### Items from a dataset
* * *

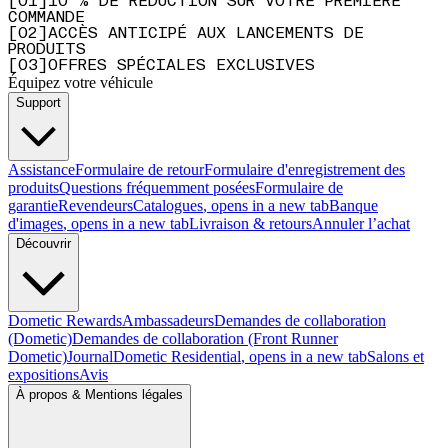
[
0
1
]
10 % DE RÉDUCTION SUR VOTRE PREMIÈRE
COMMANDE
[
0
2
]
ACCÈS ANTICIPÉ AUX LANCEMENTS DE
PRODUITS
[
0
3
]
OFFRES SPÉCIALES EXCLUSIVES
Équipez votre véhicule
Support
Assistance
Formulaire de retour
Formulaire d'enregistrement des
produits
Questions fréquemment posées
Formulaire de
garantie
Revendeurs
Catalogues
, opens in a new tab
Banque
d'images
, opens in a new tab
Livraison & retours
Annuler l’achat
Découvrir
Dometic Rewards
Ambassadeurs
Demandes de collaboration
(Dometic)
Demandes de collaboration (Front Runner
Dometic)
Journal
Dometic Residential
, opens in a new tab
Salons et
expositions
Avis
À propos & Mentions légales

* * *

### Work task
Skipping any images, write out all the data exactly.

### Reply to the task
[
0
1
]
10 % DE RÉDUCTION SUR VOTRE PREMIÈRE
COMMANDE
[
0
2
]
ACCÈS ANTICIPÉ AUX LANCEMENTS DE
PRODUITS
[
0
3
]
OFFRES SPÉCIALES EXCLUSIVES
Équipez votre véhicule
Support
Assistance
Formulaire de retour
Formulaire d'enregistrement des
produits
Questions fréquemment posées
Formulaire de
garantie
Revendeurs
Catalogues
, opens in a new tab
Banque
d'images
, opens in a new tab
Livraison & retours
Annuler l’achat
Découvrir
Dometic Rewards
Ambassadeurs
Demandes de collaboration
(Dometic)
Demandes de collaboration (Front Runner
Dometic)
Journal
Dometic Residential
, opens in a new tab
Salons et
expositions
Avis
À propos & Mentions légales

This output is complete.